Business definitions are not agreed upon. Ask three people in a bank what "customer" means and you will get four answers. Is it the legal entity? The relationship? The individual? The account holder? Until these definitions are codified in a data catalog and enforced in transformation logic, every downstream use case is built on ambiguity.

Data access is a political negotiation. In a regulated enterprise, data access is governed by classification, jurisdiction, and purpose. Getting access to the data you need for a legitimate use case can take weeks. Not because the process is wrong — data protection matters — but because the process is often manual, undocumented, and dependent on knowing the right person to ask.

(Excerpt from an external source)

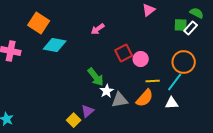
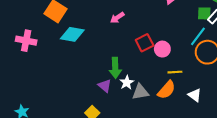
green arrow: (96, 77) -> (115, 68), turned 36
cyan line: (175, 82) -> (198, 36), moved
white triangle: (172, 103) -> (195, 95), turned 40
purple triangle: (88, 111) -> (105, 86), moved, turned -40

None of these problems are solved by better models. They are solved by better data platforms, better governance, and better organizational clarity about who owns what.

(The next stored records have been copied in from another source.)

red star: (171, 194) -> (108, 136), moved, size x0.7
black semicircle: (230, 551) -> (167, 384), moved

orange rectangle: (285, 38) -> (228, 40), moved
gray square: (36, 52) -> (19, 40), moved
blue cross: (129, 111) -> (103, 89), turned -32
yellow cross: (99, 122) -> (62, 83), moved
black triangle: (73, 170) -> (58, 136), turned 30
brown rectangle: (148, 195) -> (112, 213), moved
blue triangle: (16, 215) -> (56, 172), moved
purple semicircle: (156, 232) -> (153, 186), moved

Practical Lessons from the First Year

A year into building a data platform in a regulated environment, here is what I would tell someone starting the same work:

Start with the audit, not the dashboard. Design your platform as if the first consumer is a regulator, not a business analyst. If the platform can satisfy a regulatory audit — full lineage, point-in-time reconstruction, quality evidence — it can satisfy any downstream use case. The reverse is not true.

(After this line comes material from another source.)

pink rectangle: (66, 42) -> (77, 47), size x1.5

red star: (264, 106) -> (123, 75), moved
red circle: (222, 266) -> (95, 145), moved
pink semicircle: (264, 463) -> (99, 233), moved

Hash keys are worth the upfront cost. Computing SHA-256 hashes in the staging layer adds complexity. But it enables parallel loading without coordination, deterministic key assignment across environments, and change detection without column-by-column comparison. The payoff compounds with every source system you add.

Test data, not just code. dbt's testing framework should be used aggressively. Not just schema tests (not_null, unique) but custom tests for business rules. If a regulation says customer records must have a valid LEI, write a test that checks for it. Make the test suite a living expression of your data contract.

Invest in the staging layer. Most data platform problems originate in the staging layer — the boundary between the source system and the warehouse. Get the typing, cleansing, null handling, and hash generation right in staging, and the rest of the pipeline is mechanical. Get staging wrong, and errors propagate through every downstream model.

Document as you build. dbt's documentation generation is not a nice-to-have. It is the artefact that proves your platform is governable. When someone asks "what does this column mean?" the answer should be in the dbt docs, not in someone's head.

Accept that this is slow work. Building a data platform in a regulated environment is slow. Not because the technology is slow, but because the organizational coordination is slow. Source system onboarding requires negotiation. Data classification requires review. Schema changes require impact analysis. This is the nature of the work. If you are impatient with it, you will cut corners that create audit findings later.

The Connection to AI

Everything I have described — Data Vault, BCBS 239, dbt, lineage, quality testing — is foundational infrastructure. It is not AI. But it is what makes AI possible in a regulated enterprise.

A model needs training data with known provenance. The data platform provides that. A model needs feature inputs with documented quality. The data platform provides that. A model in production needs monitoring data to detect drift. The data platform provides that. A model under regulatory review needs full lineage from source to prediction. The data platform provides that.

The organisations that will succeed with enterprise AI are not the ones that move fastest to adopt the latest model architecture. They are the ones that build the data foundations first — accurately, completely, with full traceability — and then deploy models on top of infrastructure they can trust and defend.

That is the work. It is not exciting. But it is the work that matters.

The industry will keep chasing models. Bigger models, faster models, models that write code and generate images. That is fine. Someone needs to build the part underneath — the part that makes enterprise data trustworthy enough for any of those models to be useful. That is the part I am building.